"máquina de guerra" é uma proposta filosófica formulada por Gilles Deleuze e Félix Guattari, que não diz respeito ao poder bélico e estatal, mas a uma potência inventiva e nômade, capaz de escapar e causar fissuras no poder dominante, inventando para si "linhas de fuga" e novas formas de ver e habitar o mundo.

30/10/2024

O CORPO COMO SENDA E CONDIÇÃO PARA O SER (Prefácio- Profa. Dra. Renata Bomfim)

 


O CORPO COMO SENDA E CONDIÇÃO PARA O SER

Prefácio para o poemario 

A Euforia do Corpo, de Anaximandro Amorim

Anaximandro Amorim é advogado e professor, mas, antes de construir um vasto currículo profissional, tornou-se escritor. Foi em 2001 que ingressou no universo literário integrando a Academia Jovem Espírito-Santense de Letras, considerada, institucionalmente, a primeira Academia Jovem de Letras do Brasil. Na atualidade, o escritor é autor de obras que transitam entre a prosa e a poesia e continua atuante no campo cultural integrando várias instituições, dentre as quais a Academia Espírito-santense de Letras.

A leitura inicial de A euforia do corpo me rememorou as ideias de Roland Barthes, para quem a escrita, afastada dos deveres e pressupostos do fazer científico, possui a potência de produzir diferenças, provocar deslocamentos e descentralizar sujeitos e palavras. Barthes nos diz, também, que o corpo vincula-se à escritura por meio do prazer. Foi a partir desse prisma que passei a deleitar-me com a leitura desse poemario e compartilharei com vocês, leitores, algumas sendas por onde passei nesse espaço dinâmico e plural.

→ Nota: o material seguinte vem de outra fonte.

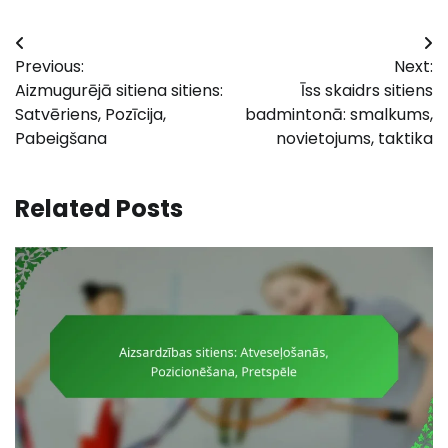
Post
Previous:
Next:
navigation
Aizmugurējā sitiena sitiens:
Īss skaidrs sitiens
Satvēriens, Pozīcija,
badmintonā: smalkums,
Pabeigšana
novietojums, taktika
Related Posts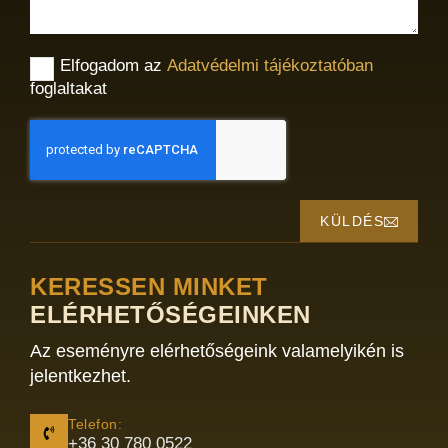
Elfogadom az
Adatvédelmi tájékoztatóban
foglaltakat
KÜLDÉS
KERESSEN MINKET
ELÉRHETŐSÉGEINKEN
Az eseményre elérhetőségeink valamelyikén is
jelentkezhet.
Telefon:
+36 30 780 0522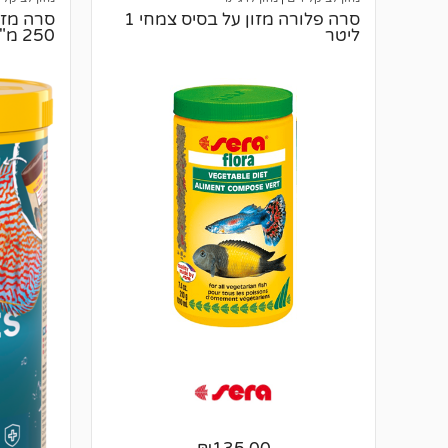
סרה פלורה מזון על בסיס צמחי 1
סרה מזון
ליטר
250 מ"ל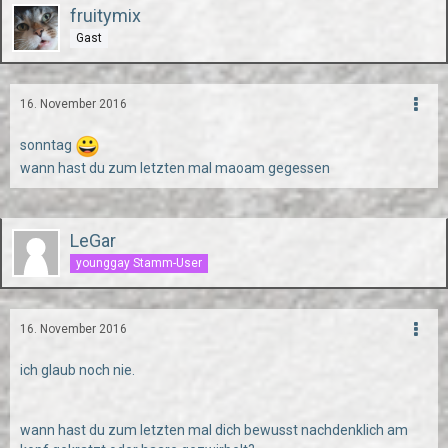
fruitymix
Gast
16. November 2016
sonntag
wann hast du zum letzten mal maoam gegessen
LeGar
younggay Stamm-User
16. November 2016
ich glaub noch nie.
wann hast du zum letzten mal dich bewusst nachdenklich am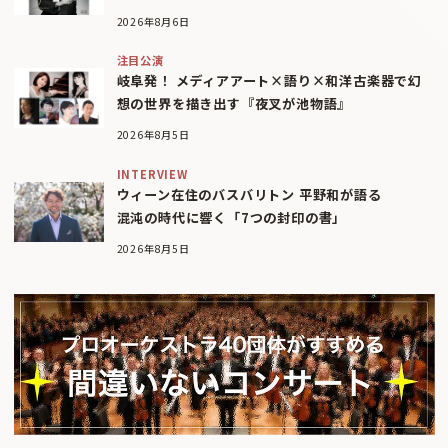
2026年8月6日
注目公演
岐阜発！ メディアアート×語り×和洋古楽器で幻
想の世界を描き出す『夜叉が池物語』
2026年8月5日
INTERVIEW
ウィーン在住のバスバリトン 平野和が語る
混沌の時代に響く「7つの封印の書」
2026年8月5日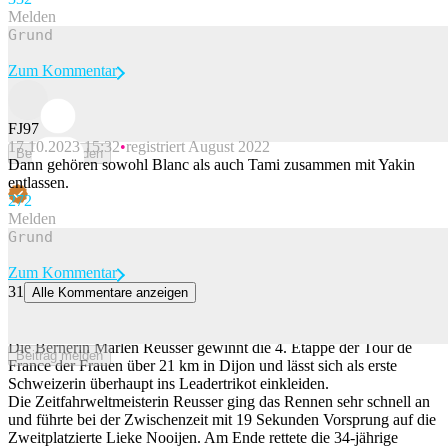
Melden
Zum Kommentar
FJ97
17.10.2023 15:32
registriert August 2022
Beitrag melden
Dann gehören sowohl Blanc als auch Tami zusammen mit Yakin
entlassen.
27
2
Melden
Zum Kommentar
31
Alle Kommentare anzeigen
Marlen Reusser gewinnt Zeitfahren an Tour de France – und
übernimmt erstmals Maillot Jaune
Die Bernerin Marlen Reusser gewinnt die 4. Etappe der Tour de
Beitrag melden
France der Frauen über 21 km in Dijon und lässt sich als erste
Schweizerin überhaupt ins Leadertrikot einkleiden.
Die Zeitfahrweltmeisterin Reusser ging das Rennen sehr schnell an
und führte bei der Zwischenzeit mit 19 Sekunden Vorsprung auf die
Zweitplatzierte Lieke Nooijen. Am Ende rettete die 34-jährige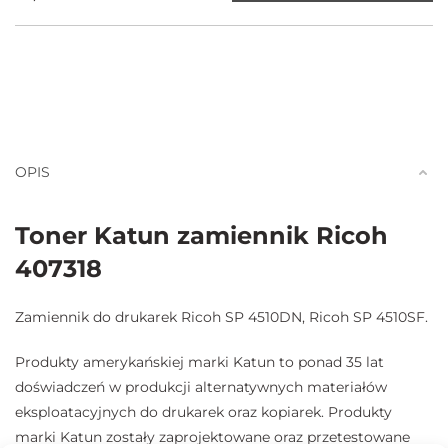
OPIS
Toner Katun zamiennik Ricoh
407318
Zamiennik do drukarek Ricoh SP 4510DN, Ricoh SP 4510SF.
Produkty amerykańskiej marki Katun to ponad 35 lat
doświadczeń w produkcji alternatywnych materiałów
eksploatacyjnych do drukarek oraz kopiarek. Produkty
marki Katun zostały zaprojektowane oraz przetestowane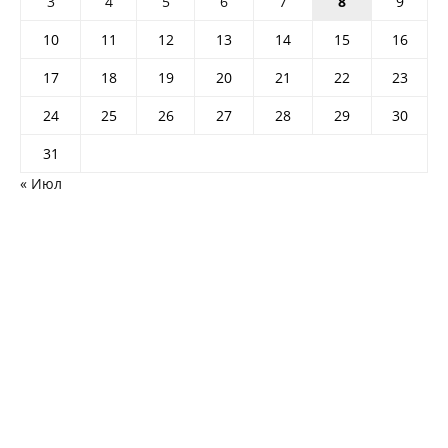
3
4
5
6
7
8
9
10
11
12
13
14
15
16
17
18
19
20
21
22
23
24
25
26
27
28
29
30
31
« Июл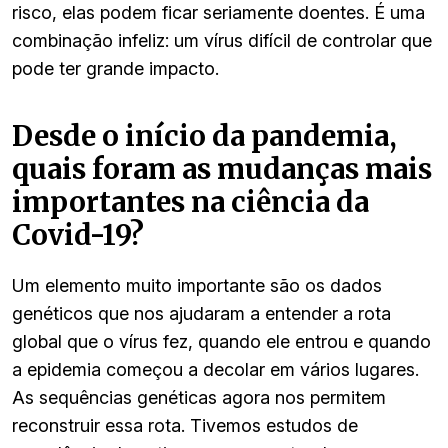
risco, elas podem ficar seriamente doentes. É uma
combinação infeliz: um vírus difícil de controlar que
pode ter grande impacto.
Desde o início da pandemia,
quais foram as mudanças mais
importantes na ciência da
Covid-19?
Um elemento muito importante são os dados
genéticos que nos ajudaram a entender a rota
global que o vírus fez, quando ele entrou e quando
a epidemia começou a decolar em vários lugares.
As sequências genéticas agora nos permitem
reconstruir essa rota. Tivemos estudos de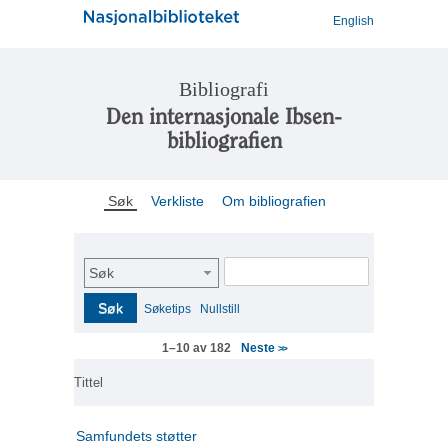
English
Bibliografi
Den internasjonale Ibsen-
bibliografien
Søk
Verkliste
Om bibliografien
Søk
Søk
Søketips
Nullstill
Neste
1–10 av 182
>>
Tittel
Samfundets støtter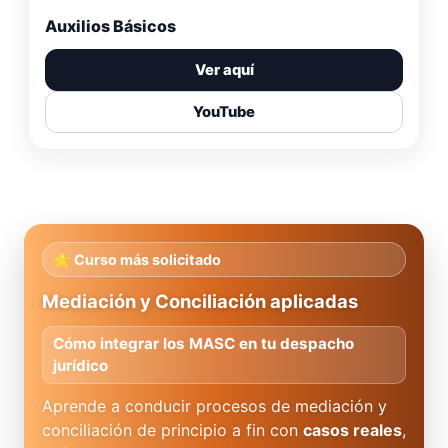
Auxilios Básicos
Ver aquí
YouTube
⭐ Curso más solicitado
Mediación y Conciliación aplicadas
Cómo integrar los MASC en tu despacho
jurídico
Aprende a conducir procesos de mediación y
conciliación de principio a fin con
casos reales
,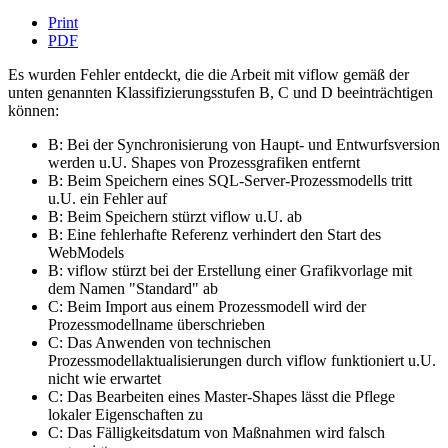
Print
PDF
Es wurden Fehler entdeckt, die die Arbeit mit viflow gemäß der
unten genannten Klassifizierungsstufen B, C und D beeinträchtigen
können:
B: Bei der Synchronisierung von Haupt- und Entwurfsversion
werden u.U. Shapes von Prozessgrafiken entfernt
B: Beim Speichern eines SQL-Server-Prozessmodells tritt
u.U. ein Fehler auf
B: Beim Speichern stürzt viflow u.U. ab
B: Eine fehlerhafte Referenz verhindert den Start des
WebModels
B: viflow stürzt bei der Erstellung einer Grafikvorlage mit
dem Namen "Standard" ab
C: Beim Import aus einem Prozessmodell wird der
Prozessmodellname überschrieben
C: Das Anwenden von technischen
Prozessmodellaktualisierungen durch viflow funktioniert u.U.
nicht wie erwartet
C: Das Bearbeiten eines Master-Shapes lässt die Pflege
lokaler Eigenschaften zu
C: Das Fälligkeitsdatum von Maßnahmen wird falsch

Acredito que A euforia do corpo busca implicar os leitores num percurso de ambiguidades — rompendo com obviedades —, a começar pelo título, indicativo de estados abissais do ser, pois, a euforia pode indicar tanto alegria e otimismo quanto o seu oposto, o patológico, bipolar, a euforia depressiva. Jacques Lacan referiu-se à depressão como uma espécie de covardia moral, uma recusa do sujeito frente ao seu desejo. Anaximandro aceitou o chamado interno para refletir poeticamente sobre temas e conteúdos pulsantes e limítrofes. O escritor elegeu o filósofo francês Jean-Luc Nancy, estudioso de Lacan, como interlocutor privilegiado, como poderão observar em mais de duas dezenas de epígrafes. Essa escolha, que julgo ser consciente e bastante adequada, põe em cena o ente delimitador-mor da existência e condição primeira para a materialização de outros corpos: o corpo. A jornada começa com o impulso que arremessa para “fora (ex) do não-ser”. Sob o signo/bússola do desejo, — negado ou vivido às últimas consequências —, o saudável e o que, oprimido no inconsciente busca vir à luz, se comunicam como instâncias afins.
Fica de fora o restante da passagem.